DATASET CONTENT -
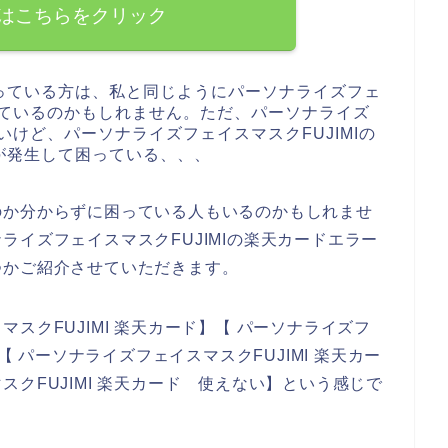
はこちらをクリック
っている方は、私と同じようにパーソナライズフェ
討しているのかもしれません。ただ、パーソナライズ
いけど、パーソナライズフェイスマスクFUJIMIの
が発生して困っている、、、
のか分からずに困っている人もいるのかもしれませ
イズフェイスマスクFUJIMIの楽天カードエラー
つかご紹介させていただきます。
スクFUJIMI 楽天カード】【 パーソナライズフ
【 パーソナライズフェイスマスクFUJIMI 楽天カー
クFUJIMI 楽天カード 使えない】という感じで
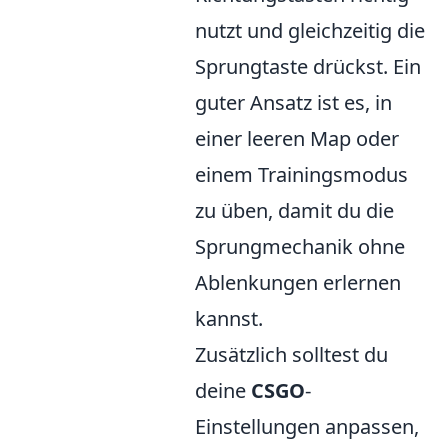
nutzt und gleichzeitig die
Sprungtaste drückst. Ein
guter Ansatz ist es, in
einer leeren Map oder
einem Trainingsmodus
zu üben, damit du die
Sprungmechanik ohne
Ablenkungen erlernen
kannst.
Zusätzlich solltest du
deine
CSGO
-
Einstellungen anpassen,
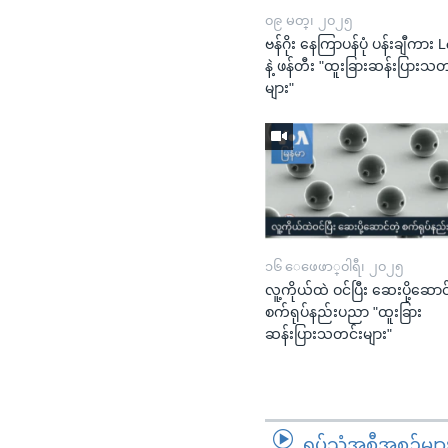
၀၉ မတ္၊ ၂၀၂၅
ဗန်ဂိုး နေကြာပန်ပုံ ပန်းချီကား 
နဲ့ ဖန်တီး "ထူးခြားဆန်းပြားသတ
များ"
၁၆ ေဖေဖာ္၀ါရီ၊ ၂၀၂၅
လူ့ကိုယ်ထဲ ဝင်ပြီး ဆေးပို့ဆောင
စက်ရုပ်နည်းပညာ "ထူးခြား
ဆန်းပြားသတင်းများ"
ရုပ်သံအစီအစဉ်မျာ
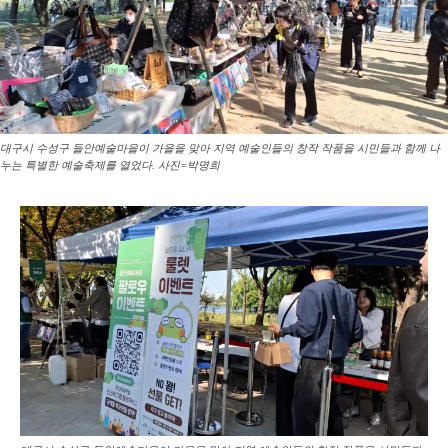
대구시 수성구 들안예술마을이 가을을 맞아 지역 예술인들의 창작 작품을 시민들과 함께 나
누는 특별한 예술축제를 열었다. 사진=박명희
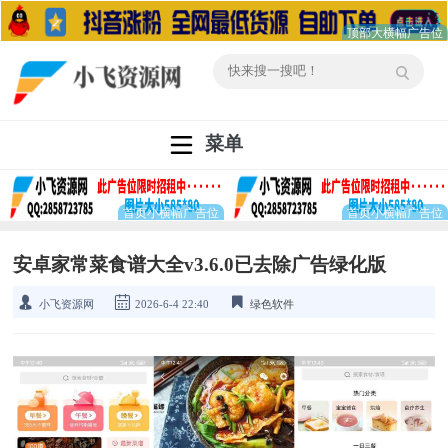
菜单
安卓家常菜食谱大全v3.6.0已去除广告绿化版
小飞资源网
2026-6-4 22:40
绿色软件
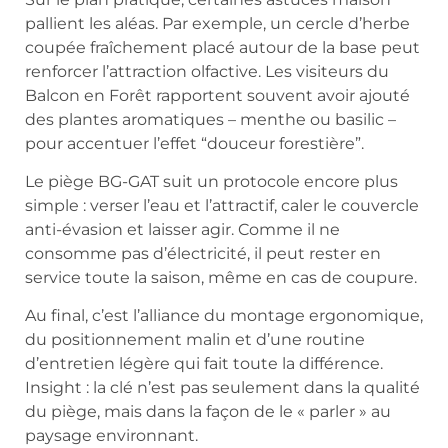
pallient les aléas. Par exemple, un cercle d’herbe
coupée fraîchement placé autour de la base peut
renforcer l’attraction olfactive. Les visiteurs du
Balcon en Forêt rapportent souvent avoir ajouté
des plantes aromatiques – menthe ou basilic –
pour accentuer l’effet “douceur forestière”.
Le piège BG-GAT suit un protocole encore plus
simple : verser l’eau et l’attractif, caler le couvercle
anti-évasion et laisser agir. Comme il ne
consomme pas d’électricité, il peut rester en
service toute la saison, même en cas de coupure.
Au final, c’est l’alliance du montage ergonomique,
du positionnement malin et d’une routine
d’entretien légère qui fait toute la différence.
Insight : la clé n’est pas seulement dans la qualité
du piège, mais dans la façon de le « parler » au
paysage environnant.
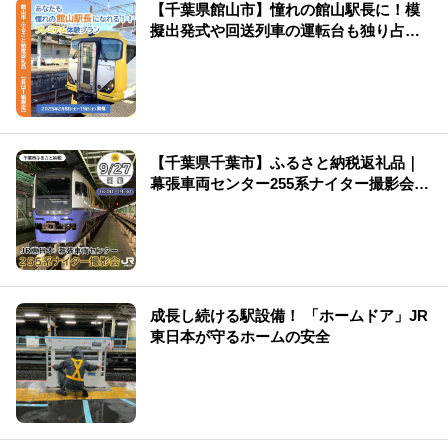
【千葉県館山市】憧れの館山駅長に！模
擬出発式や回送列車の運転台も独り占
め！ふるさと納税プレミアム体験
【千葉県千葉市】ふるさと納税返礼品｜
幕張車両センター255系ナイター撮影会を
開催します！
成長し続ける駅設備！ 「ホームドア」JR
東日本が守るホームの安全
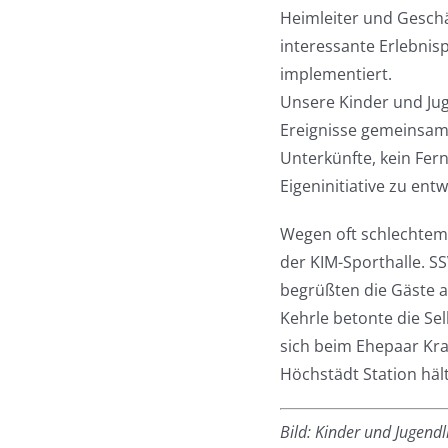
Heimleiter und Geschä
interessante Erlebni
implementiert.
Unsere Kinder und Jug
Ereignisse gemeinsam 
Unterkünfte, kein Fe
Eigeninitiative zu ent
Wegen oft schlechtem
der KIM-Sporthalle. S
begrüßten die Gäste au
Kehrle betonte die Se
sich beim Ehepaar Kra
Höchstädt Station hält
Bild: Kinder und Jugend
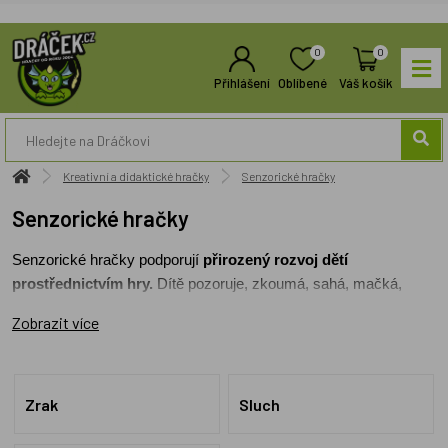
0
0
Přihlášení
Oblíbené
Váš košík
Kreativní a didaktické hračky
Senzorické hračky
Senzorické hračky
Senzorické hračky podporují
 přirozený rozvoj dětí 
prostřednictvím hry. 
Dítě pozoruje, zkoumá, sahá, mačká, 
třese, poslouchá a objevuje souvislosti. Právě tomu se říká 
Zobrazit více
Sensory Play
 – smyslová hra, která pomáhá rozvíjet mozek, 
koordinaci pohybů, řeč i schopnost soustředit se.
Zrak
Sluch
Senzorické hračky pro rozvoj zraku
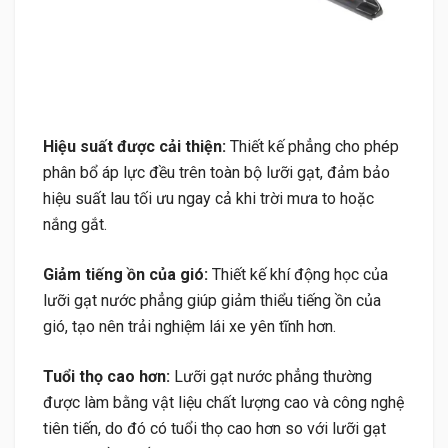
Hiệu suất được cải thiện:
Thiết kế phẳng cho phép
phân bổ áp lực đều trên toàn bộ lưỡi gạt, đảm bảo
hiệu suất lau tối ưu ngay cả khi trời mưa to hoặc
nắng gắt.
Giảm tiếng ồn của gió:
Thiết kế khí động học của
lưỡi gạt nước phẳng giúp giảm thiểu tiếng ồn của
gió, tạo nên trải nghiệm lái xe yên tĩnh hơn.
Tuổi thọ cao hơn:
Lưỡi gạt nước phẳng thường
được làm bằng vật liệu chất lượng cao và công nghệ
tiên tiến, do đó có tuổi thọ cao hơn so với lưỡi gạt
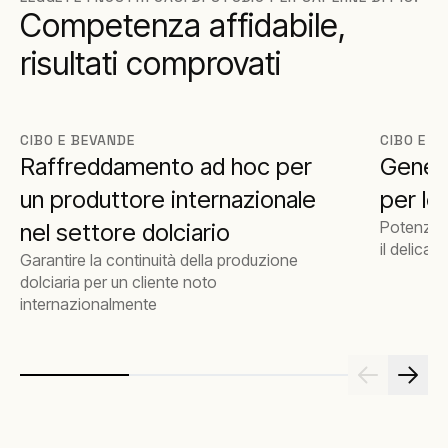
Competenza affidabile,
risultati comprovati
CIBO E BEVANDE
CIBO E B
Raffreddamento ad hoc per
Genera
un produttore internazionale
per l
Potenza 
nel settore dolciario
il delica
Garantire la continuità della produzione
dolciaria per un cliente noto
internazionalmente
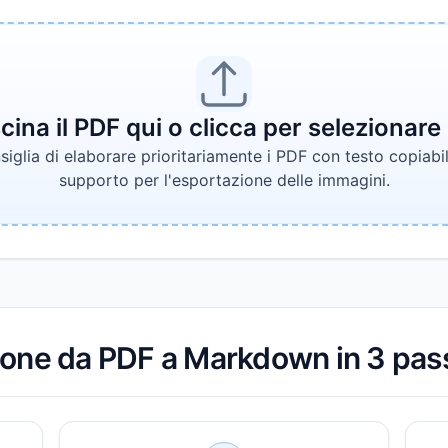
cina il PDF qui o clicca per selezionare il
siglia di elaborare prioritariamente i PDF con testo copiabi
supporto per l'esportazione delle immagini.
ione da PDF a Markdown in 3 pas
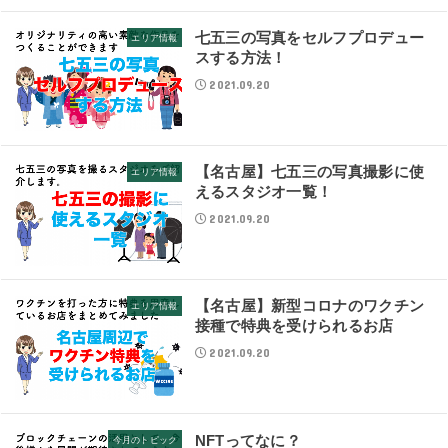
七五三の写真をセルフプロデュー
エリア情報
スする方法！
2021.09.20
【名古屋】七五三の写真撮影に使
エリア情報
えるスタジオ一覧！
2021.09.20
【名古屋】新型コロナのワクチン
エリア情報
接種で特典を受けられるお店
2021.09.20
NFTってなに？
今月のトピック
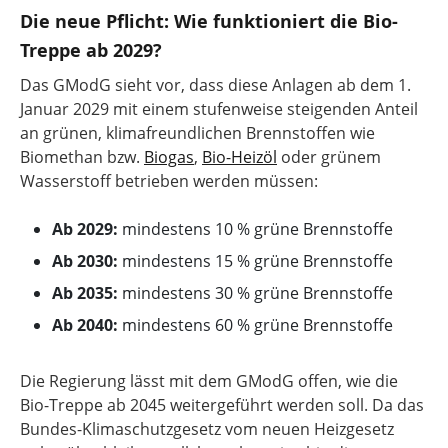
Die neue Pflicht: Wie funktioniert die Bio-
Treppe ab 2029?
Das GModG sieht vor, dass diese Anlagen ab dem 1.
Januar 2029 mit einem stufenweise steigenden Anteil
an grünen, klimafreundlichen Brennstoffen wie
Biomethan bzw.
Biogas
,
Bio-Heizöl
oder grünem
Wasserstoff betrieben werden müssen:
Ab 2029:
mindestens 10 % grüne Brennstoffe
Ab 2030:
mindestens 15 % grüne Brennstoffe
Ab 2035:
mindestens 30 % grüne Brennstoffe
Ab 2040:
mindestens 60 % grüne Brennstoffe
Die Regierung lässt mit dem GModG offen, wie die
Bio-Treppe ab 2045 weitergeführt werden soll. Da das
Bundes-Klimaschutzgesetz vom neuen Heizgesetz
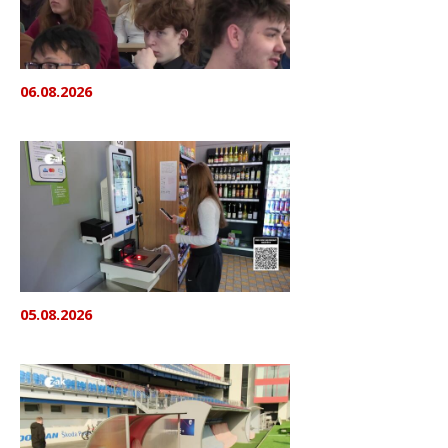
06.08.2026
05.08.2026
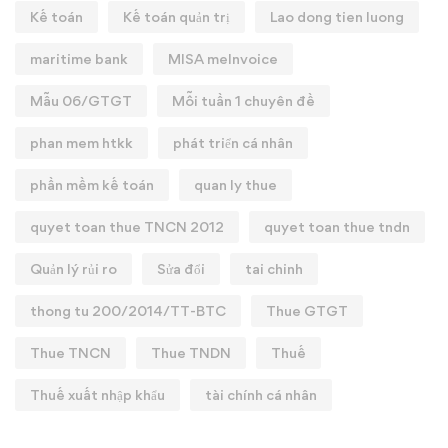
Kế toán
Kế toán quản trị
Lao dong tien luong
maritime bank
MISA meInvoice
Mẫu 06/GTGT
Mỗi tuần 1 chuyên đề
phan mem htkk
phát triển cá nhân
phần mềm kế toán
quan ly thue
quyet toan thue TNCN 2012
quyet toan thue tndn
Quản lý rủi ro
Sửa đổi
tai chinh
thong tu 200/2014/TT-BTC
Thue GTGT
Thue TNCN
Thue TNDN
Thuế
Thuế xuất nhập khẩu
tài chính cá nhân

ABOUT THIS TASK -
Scan the listing for the word "hračky". Copy every line in which it appears.

WRITTEN REPLY -
Kreativní a didaktické hračky
Senzorické hračky
Senzorické hračky
Senzorické hračky podporují
Senzorické hračky pro rozvoj zraku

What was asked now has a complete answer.